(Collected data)

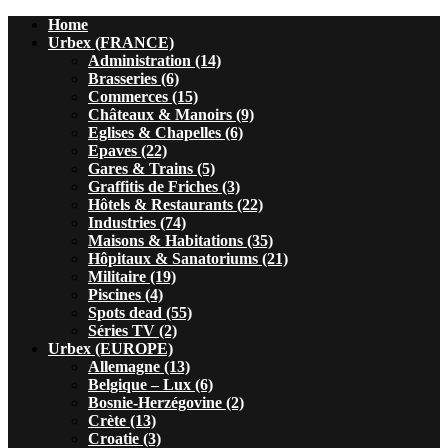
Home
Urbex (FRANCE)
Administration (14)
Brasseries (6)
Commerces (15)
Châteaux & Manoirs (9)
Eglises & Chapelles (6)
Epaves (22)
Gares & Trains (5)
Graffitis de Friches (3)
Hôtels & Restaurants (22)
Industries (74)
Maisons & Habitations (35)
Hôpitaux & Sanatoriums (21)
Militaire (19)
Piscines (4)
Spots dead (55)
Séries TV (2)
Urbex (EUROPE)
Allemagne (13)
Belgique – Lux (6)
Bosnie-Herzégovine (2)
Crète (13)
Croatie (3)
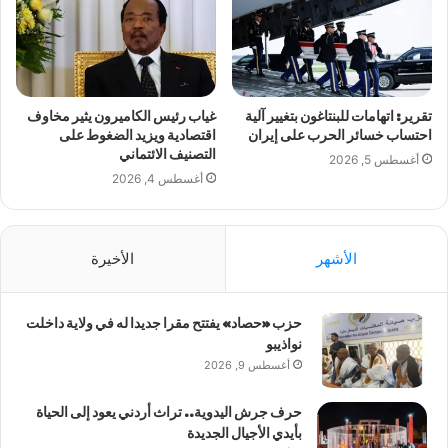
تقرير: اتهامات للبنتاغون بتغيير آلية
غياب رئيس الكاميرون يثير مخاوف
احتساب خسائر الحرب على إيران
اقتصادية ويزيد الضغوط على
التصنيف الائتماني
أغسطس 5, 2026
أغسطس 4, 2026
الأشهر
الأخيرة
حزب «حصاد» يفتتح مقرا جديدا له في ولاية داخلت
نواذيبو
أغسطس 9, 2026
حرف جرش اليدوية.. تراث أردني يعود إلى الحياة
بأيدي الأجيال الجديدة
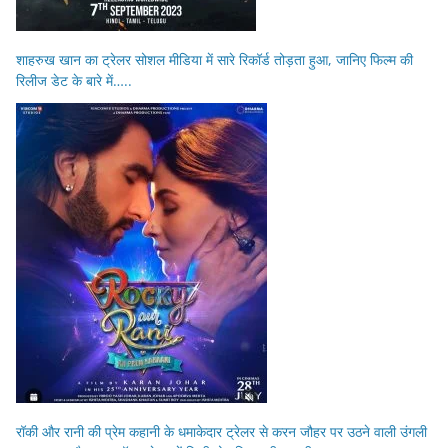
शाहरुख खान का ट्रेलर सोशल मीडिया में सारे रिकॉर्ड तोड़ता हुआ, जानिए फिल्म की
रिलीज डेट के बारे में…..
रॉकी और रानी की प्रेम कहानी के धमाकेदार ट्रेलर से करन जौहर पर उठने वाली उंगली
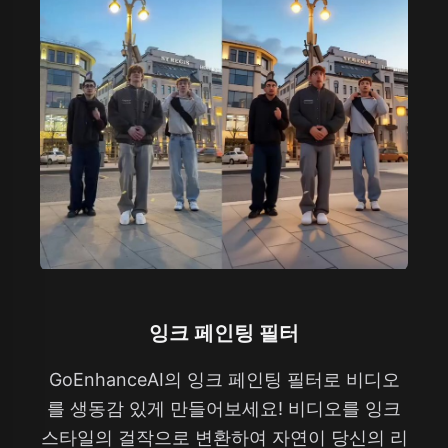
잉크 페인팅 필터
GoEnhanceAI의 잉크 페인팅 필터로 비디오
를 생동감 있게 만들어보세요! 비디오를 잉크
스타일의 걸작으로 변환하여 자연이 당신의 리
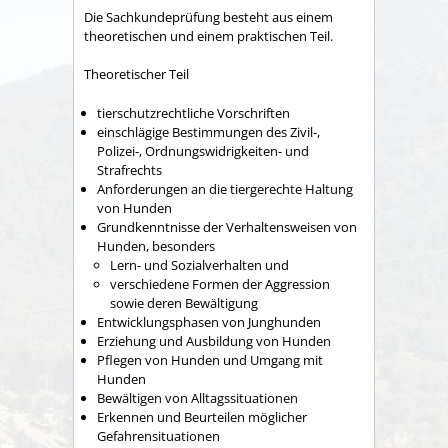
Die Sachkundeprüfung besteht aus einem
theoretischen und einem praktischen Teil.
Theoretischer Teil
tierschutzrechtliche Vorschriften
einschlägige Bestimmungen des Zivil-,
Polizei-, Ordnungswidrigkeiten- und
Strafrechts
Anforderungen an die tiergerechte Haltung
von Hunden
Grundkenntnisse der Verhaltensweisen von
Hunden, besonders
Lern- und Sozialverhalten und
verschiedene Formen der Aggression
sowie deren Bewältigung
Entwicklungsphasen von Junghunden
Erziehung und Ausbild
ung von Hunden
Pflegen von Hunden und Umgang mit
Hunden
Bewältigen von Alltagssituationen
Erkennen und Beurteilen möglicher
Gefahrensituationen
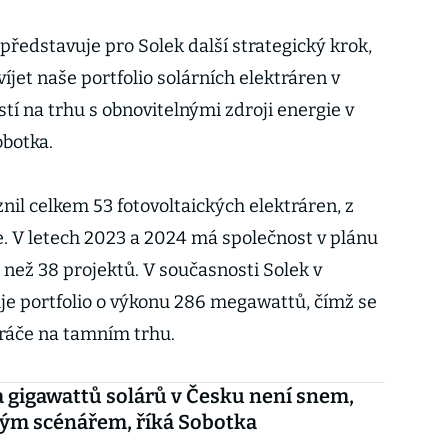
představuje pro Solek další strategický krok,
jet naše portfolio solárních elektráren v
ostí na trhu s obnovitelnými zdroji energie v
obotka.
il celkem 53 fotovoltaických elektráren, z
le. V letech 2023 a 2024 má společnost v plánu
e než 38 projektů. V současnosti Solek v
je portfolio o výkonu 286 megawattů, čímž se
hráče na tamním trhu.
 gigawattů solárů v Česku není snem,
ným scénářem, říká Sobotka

Activity ▸
Please go through the data above and copy each line that has the word "أغسطس".

Output ▸
أغسطس 5, 2026
أغسطس 4, 2026
أغسطس 9, 2026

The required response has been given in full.